[Exercise] Each line of the data below holding the word "блок" must be copied.

Saved data entries:
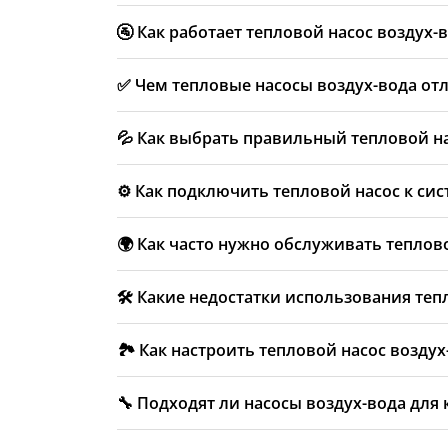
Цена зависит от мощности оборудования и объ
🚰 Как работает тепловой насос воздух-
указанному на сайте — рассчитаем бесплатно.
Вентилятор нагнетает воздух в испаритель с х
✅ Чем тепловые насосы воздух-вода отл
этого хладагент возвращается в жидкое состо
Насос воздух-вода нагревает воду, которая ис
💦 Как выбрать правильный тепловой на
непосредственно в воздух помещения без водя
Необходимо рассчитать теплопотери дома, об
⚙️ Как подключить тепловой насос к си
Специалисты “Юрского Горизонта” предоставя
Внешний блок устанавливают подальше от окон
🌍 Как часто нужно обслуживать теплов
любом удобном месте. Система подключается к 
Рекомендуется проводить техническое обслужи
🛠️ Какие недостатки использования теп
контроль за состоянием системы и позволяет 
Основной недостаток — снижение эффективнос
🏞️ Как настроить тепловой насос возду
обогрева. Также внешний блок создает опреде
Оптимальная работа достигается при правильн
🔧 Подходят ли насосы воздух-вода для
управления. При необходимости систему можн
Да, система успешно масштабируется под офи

...

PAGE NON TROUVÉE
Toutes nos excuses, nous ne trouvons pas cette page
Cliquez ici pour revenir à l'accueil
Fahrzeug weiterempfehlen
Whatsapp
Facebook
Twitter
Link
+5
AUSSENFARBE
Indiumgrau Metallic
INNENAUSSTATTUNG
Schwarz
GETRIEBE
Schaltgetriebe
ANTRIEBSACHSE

[Task result]
Внешний блок устанавливают подальше от окон
обогрева. Также внешний блок создает опреде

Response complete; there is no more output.